Even though each of these four positions of how Christians can relate to God have some Biblical basis, all four “LIFE UNDER, OVER, FROM, and FOR GOD seek to use God to achieve some other goal. God is seen as a means to an end”. The result of relating to God in any of these four ways will also affect why and how we pray.
The fifth position, a LIFE WITH GOD is the most Biblical and spiritually beneficial way a Christian can relate to God. This was explained in depth in the bulletin message of July 1st. A LIFE WITH GOD is different than the other four, “because its goal is not to use God, its goal is God. He ceases to be a device we employ or a commodity we consume. Instead God himself becomes the focus of our desire.”

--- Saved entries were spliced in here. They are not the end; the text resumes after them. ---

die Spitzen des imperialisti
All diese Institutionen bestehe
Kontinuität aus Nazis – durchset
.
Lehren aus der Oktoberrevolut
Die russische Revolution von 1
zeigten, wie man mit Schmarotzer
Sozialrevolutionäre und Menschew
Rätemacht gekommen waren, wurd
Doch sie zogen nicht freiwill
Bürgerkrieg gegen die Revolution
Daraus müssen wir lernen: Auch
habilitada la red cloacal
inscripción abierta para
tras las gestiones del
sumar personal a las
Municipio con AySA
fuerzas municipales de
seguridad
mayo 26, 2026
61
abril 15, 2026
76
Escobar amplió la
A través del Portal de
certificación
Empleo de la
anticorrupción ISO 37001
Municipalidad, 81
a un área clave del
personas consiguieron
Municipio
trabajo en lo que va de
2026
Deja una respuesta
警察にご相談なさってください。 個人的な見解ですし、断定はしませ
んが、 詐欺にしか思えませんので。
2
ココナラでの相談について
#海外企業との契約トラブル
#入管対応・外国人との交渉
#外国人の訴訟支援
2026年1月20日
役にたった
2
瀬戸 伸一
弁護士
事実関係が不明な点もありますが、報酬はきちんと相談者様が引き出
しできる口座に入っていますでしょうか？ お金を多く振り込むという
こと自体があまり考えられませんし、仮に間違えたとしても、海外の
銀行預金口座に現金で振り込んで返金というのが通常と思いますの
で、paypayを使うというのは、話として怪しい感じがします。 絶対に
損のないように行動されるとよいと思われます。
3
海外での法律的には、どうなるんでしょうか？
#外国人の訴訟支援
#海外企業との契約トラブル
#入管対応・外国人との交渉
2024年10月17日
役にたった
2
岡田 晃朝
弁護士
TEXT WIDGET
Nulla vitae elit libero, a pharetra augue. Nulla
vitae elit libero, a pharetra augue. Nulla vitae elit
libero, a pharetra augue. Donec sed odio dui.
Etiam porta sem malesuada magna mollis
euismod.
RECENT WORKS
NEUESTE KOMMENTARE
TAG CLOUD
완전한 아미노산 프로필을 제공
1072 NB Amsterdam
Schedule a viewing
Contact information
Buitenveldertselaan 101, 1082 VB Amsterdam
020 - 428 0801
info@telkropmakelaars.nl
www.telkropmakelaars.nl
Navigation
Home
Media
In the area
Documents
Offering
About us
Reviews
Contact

As we relate to God in this way our prayers for others and ourselves also in private or in public, will have a different and noticeable characteristic, they will be relational and personal, acknowledging who God is based on what His word says who He is. They will also be from our heart centered on how we have personally experienced Him in our lives-LIFE WITH GOD. In addition, when we pray for others and ourselves we will seek to get more of God in our lives and in the lives of others rather than getting more from God. Larry Crabb explains it this way. “If we don’t pray relationally (to know God, to move toward union with God so that we increasingly experience His life in us and pour His life out of us into others) before we start asking for things, we’ll become narcissists (excessive self-centeredness) disguised as Jesus’ followers, and we won’t realize what we’ve become.”
The Apostle Paul’s prayer for the Ephesian Church also reflects a LIFE WITH GOD understanding of how Christians should relate to God. 6 I have not stopped giving thanks for you, remembering you in my prayers. 17 I keep asking that the God of our Lord Jesus Christ, the glorious Father, (1) may give you the Spirit of wisdom (2) and revelation, (why) so that you may know him better. Ephesians 1:16-17, NIV. When was the last time you have prayed for yourself or others “so that you may know him better”?

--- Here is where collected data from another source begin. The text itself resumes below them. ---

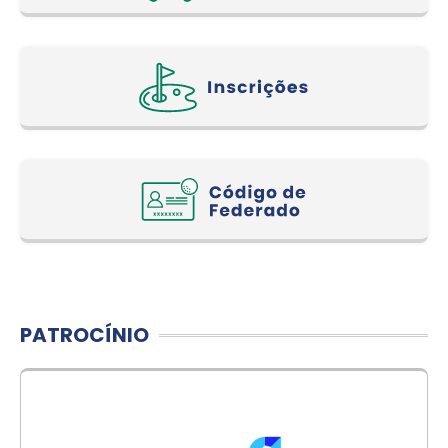
PATROCÍNIO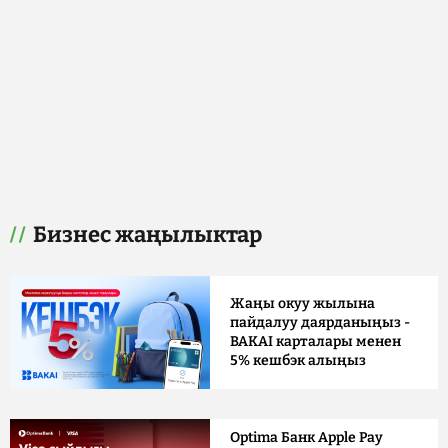
Бизнес жаңылыктар
Жаңы окуу жылына
пайдалуу даярданыңыз -
BAKAI карталары менен
5% кешбэк алыңыз
Optima Банк Apple Pay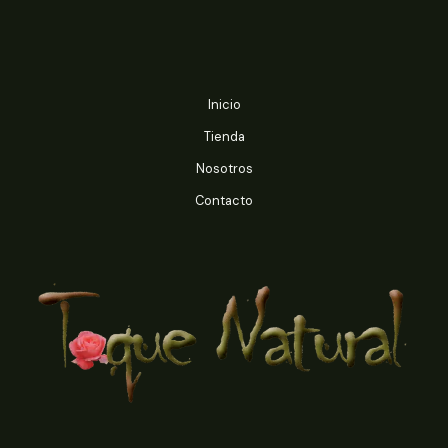
$7.000
$4.990
Inicio
Tienda
Nosotros
Contacto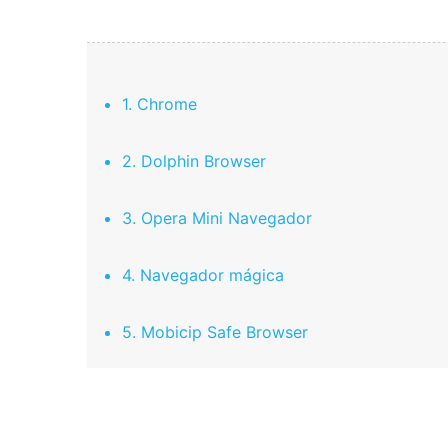
1. Chrome
2. Dolphin Browser
3. Opera Mini Navegador
4. Navegador mágica
5. Mobicip Safe Browser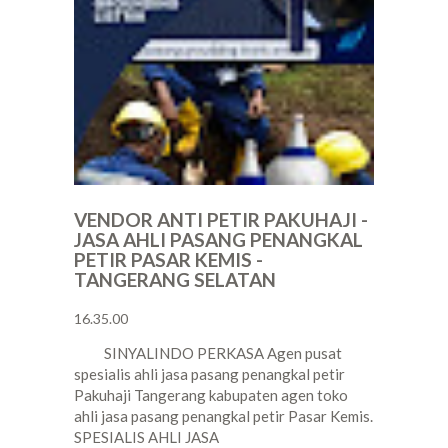
VENDOR ANTI PETIR PAKUHAJI -
JASA AHLI PASANG PENANGKAL
PETIR PASAR KEMIS -
TANGERANG SELATAN
16.35.00
SINYALINDO PERKASA Agen pusat
spesialis ahli jasa pasang penangkal petir
Pakuhaji Tangerang kabupaten agen toko
ahli jasa pasang penangkal petir Pasar Kemis.
SPESIALIS AHLI JASA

We can be sure that the people of the Ephesian Church had many different kinds of personal needs. Moreover, as a church that was situated in a city that was not friendly to the Gospel of Jesus Christ (please read Acts 19:23-41), they certainly had many difficult challenges as a congregation existing in that city.

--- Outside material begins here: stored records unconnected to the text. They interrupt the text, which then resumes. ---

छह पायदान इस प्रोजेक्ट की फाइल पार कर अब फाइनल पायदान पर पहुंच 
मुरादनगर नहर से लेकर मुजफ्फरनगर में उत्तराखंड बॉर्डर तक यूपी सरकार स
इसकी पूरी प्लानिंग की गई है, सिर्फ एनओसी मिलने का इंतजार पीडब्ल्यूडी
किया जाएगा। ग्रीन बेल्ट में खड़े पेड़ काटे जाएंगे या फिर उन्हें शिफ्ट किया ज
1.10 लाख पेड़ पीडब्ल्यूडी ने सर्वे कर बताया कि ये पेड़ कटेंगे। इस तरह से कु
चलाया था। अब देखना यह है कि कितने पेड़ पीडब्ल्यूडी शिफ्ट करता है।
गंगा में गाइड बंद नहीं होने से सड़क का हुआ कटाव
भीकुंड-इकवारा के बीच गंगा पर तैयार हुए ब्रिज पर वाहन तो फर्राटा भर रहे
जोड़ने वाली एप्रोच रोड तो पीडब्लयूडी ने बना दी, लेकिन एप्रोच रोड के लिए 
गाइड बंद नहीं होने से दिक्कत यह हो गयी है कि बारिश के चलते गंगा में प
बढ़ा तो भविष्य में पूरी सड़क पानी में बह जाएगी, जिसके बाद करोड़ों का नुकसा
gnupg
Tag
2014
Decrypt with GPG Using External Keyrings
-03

Paul’s prayer for the Ephesian congregation was not for protection, physical health, political favor or material blessing but it was simply that they “may know him better”. Why? When the eyes of our hearts are on God and not just on ourselves and or on our situation, then our hearts will be in a position to seek to know His will and for His will to be accomplished, as a result our prayers will not be just about what we want Him to do for us.
Colossians 1:9 NIV
For this reason, since the day we heard about you, we have not stopped praying for you and asking God to fill you with the knowledge of his will through all spiritual wisdom and understanding.
In verses, eighteen and nineteen Paul gives the Ephesian congregation an important point about where their eyes should be and what they should be recognizing, all of which reflects a LIFE WITH GOD. 18 I pray also that the eyes of your heart may be enlightened (why) in order that you may know the (1) hope to which he has called you, (2) the riches of his glorious inheritance in the saints, 19 (3) and his incomparably great power for us who believe.
In 3:16-19 of the same letter, Paul continues to tell this congregation, which is stated in the way he prays for them, how he wants their LIFE WITH GOD to be and how this is personally experienced. 16 I pray that out of his glorious riches (1) he may strengthen you with power through his Spirit in your inner being, (why) 17 so that Christ may dwell in your hearts through faith. (2) And I pray that you, being rooted and established in love, (why) 18 may have power, together with all the saints, to grasp how wide and long and high and deep is the love of Christ, 19 ( why) and to know this love that surpasses knowledge — (result) that you may be filled to the measure of all the fullness of God. Ephesians 3:16-19 NIV.
The question we must ask ourselves, is how often are we praying for others and ourselves to have a LIFE WITH GOD in the way that Paul prays for the Ephesian congregation?